### THE PROBLEM
Write out the entries below exactly. End with the line that contains "The width and height of the screenshot is (616, 1517).".

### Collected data
------
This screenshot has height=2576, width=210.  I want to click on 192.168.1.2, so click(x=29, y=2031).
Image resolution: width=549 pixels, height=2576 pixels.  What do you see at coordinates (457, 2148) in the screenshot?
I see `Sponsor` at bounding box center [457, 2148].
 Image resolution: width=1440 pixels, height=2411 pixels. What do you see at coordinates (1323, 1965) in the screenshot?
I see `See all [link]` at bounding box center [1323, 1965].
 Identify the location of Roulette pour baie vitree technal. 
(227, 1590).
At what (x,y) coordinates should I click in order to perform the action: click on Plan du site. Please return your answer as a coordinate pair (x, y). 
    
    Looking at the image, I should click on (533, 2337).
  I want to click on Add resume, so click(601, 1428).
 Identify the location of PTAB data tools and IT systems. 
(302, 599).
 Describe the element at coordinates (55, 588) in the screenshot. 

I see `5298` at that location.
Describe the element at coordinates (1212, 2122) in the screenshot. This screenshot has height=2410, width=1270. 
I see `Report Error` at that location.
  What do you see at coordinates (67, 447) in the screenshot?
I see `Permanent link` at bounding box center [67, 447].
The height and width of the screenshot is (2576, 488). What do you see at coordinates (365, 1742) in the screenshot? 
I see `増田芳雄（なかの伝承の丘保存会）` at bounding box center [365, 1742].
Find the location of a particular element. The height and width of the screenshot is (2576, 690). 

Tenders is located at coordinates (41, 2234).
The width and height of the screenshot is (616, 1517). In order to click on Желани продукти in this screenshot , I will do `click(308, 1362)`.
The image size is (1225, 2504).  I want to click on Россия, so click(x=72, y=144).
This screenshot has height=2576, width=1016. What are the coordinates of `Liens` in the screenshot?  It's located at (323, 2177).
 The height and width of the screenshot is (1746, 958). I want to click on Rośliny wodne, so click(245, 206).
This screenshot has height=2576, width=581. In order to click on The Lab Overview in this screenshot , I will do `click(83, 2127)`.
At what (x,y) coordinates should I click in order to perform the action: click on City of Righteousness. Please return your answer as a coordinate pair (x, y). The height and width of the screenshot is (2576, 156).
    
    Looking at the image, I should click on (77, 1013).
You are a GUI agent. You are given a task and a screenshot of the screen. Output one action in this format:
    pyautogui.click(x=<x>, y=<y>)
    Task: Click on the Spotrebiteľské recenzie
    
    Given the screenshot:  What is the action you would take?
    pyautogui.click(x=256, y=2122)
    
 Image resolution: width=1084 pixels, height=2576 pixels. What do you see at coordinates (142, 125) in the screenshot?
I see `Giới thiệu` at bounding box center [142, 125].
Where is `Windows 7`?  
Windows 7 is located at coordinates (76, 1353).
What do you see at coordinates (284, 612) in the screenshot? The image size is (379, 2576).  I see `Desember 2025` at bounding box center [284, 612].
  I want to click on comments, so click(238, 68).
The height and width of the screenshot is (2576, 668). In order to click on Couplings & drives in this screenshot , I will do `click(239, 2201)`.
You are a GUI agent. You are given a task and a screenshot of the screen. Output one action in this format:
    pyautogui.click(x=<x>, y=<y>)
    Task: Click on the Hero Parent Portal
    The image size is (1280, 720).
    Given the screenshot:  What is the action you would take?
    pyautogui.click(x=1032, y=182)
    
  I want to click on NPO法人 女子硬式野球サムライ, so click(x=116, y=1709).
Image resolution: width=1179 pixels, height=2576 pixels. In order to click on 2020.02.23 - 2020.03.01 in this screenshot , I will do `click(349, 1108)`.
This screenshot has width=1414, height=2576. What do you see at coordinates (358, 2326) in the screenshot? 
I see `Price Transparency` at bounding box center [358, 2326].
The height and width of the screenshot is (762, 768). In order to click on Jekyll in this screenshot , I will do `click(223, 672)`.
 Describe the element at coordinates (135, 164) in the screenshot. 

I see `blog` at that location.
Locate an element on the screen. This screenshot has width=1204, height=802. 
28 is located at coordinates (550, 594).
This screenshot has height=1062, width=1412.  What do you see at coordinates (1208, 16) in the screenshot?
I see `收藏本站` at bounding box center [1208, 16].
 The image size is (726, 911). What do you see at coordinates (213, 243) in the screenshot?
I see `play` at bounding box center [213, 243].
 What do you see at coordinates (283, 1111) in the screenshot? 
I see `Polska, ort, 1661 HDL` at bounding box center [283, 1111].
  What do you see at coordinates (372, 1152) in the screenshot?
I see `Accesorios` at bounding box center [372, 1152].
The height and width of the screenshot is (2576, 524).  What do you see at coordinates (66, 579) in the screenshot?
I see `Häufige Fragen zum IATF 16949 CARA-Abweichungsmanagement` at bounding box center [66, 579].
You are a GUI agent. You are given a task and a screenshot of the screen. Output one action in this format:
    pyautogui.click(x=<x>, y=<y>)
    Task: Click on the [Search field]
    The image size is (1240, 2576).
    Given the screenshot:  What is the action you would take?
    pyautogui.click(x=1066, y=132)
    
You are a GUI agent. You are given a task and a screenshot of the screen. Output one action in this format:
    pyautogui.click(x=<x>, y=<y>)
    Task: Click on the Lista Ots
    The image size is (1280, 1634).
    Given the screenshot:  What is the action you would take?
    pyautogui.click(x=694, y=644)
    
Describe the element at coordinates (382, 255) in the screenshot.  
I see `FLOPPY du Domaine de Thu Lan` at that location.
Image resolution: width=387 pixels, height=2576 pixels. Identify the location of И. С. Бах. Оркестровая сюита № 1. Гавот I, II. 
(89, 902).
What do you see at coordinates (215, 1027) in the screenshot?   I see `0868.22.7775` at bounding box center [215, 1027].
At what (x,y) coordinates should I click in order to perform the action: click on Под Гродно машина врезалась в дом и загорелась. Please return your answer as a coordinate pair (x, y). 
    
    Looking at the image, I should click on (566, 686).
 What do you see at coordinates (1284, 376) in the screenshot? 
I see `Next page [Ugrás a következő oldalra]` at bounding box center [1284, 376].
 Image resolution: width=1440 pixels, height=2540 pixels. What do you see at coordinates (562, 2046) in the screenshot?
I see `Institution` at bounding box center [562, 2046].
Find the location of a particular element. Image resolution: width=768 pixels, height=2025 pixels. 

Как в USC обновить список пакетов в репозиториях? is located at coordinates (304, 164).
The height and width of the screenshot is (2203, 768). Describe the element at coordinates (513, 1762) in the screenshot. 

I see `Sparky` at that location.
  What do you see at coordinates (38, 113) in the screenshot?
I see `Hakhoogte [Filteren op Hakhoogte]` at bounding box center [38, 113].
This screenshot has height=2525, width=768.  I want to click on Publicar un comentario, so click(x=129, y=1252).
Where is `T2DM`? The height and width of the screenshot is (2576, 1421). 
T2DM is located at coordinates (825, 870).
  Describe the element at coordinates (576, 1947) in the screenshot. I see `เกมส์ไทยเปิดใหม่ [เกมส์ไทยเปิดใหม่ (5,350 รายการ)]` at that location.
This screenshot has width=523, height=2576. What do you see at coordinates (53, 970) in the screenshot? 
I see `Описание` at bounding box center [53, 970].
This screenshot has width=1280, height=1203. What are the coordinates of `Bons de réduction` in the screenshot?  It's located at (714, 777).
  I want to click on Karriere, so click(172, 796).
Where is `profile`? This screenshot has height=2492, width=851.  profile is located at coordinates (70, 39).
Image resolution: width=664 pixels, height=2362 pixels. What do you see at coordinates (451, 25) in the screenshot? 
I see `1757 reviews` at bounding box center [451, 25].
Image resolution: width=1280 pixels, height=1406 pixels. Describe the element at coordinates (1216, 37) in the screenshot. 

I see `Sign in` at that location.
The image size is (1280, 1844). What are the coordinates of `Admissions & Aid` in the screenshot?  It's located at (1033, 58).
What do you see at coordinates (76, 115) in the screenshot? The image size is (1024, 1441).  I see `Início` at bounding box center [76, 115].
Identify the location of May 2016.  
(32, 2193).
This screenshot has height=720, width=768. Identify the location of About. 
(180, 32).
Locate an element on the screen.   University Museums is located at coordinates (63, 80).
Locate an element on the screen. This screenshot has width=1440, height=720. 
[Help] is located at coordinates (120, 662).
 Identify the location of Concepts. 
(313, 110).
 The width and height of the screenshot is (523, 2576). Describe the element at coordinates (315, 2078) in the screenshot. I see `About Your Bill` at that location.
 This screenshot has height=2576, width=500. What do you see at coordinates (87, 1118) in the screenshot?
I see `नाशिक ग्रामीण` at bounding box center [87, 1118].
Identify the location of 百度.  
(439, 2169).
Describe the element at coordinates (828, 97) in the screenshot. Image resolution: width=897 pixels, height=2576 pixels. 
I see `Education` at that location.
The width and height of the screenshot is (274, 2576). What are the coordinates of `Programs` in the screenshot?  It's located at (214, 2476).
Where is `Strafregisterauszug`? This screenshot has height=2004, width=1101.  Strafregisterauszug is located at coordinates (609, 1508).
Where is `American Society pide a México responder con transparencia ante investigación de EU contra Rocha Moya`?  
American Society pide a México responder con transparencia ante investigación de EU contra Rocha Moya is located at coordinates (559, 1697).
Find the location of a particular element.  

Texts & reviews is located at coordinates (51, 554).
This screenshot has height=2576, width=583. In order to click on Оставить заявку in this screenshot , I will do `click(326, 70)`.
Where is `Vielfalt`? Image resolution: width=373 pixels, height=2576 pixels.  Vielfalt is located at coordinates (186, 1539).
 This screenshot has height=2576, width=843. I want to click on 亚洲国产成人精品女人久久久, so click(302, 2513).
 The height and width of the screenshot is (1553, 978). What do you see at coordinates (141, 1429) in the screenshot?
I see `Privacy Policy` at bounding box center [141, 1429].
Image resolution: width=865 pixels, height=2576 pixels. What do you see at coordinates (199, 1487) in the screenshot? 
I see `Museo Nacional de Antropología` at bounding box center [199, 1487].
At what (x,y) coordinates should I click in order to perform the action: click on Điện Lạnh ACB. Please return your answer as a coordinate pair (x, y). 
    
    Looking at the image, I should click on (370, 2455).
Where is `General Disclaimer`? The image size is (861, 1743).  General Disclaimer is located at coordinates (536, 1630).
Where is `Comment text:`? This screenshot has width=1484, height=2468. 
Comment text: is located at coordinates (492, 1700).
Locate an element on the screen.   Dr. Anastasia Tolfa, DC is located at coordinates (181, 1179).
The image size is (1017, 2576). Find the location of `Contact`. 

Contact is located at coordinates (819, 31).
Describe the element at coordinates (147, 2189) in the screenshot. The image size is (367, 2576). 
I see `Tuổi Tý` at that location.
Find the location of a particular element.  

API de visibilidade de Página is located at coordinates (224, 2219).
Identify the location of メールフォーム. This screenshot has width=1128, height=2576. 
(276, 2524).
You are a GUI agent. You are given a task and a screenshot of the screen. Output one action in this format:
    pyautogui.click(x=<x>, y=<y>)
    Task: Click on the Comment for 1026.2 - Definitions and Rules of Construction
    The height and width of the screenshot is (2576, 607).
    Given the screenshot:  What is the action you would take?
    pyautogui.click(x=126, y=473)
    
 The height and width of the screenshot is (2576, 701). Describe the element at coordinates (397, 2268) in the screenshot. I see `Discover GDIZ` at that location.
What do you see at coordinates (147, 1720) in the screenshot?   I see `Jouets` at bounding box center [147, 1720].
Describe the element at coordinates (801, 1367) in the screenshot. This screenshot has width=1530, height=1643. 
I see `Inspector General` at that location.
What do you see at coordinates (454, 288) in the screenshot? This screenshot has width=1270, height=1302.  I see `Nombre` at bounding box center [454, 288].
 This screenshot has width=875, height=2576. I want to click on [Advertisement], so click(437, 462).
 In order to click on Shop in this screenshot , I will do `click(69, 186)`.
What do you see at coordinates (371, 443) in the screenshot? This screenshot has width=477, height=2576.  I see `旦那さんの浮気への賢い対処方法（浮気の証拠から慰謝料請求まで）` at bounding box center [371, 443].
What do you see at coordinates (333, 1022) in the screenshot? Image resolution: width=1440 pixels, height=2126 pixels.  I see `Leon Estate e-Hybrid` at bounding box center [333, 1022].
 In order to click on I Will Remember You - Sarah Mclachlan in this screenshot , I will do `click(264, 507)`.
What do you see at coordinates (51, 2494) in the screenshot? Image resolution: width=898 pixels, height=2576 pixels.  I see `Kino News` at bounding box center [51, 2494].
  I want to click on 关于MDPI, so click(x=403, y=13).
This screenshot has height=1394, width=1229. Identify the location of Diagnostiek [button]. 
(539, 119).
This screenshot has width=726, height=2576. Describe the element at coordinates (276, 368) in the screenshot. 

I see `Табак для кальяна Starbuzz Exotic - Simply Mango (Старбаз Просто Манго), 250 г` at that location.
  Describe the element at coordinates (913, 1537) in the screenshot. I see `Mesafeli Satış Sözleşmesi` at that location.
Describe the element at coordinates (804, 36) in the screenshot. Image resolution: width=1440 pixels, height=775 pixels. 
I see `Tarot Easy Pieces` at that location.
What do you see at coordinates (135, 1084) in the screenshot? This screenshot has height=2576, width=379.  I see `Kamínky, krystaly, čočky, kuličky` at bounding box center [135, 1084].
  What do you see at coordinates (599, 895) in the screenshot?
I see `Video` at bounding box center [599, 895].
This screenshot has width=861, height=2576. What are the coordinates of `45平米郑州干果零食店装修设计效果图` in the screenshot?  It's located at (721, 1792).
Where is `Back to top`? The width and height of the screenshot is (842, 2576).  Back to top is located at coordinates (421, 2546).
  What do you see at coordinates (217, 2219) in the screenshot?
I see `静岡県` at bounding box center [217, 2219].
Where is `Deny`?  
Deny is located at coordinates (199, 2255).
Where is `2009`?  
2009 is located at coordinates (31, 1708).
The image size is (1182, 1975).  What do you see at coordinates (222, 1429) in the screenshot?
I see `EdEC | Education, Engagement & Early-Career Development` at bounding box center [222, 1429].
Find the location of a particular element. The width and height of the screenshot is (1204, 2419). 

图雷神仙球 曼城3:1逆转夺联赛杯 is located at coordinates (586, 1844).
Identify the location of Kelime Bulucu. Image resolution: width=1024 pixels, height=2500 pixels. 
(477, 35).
------
### PROBLEM SOLUTION
This screenshot has height=2576, width=210.  I want to click on 192.168.1.2, so click(x=29, y=2031).
Image resolution: width=549 pixels, height=2576 pixels.  What do you see at coordinates (457, 2148) in the screenshot?
I see `Sponsor` at bounding box center [457, 2148].
 Image resolution: width=1440 pixels, height=2411 pixels. What do you see at coordinates (1323, 1965) in the screenshot?
I see `See all [link]` at bounding box center [1323, 1965].
 Identify the location of Roulette pour baie vitree technal. 
(227, 1590).
At what (x,y) coordinates should I click in order to perform the action: click on Plan du site. Please return your answer as a coordinate pair (x, y). 
    
    Looking at the image, I should click on (533, 2337).
  I want to click on Add resume, so click(601, 1428).
 Identify the location of PTAB data tools and IT systems. 
(302, 599).
 Describe the element at coordinates (55, 588) in the screenshot. 

I see `5298` at that location.
Describe the element at coordinates (1212, 2122) in the screenshot. This screenshot has height=2410, width=1270. 
I see `Report Error` at that location.
  What do you see at coordinates (67, 447) in the screenshot?
I see `Permanent link` at bounding box center [67, 447].
The height and width of the screenshot is (2576, 488). What do you see at coordinates (365, 1742) in the screenshot? 
I see `増田芳雄（なかの伝承の丘保存会）` at bounding box center [365, 1742].
Find the location of a particular element. The height and width of the screenshot is (2576, 690). 

Tenders is located at coordinates (41, 2234).
The width and height of the screenshot is (616, 1517). In order to click on Желани продукти in this screenshot , I will do `click(308, 1362)`.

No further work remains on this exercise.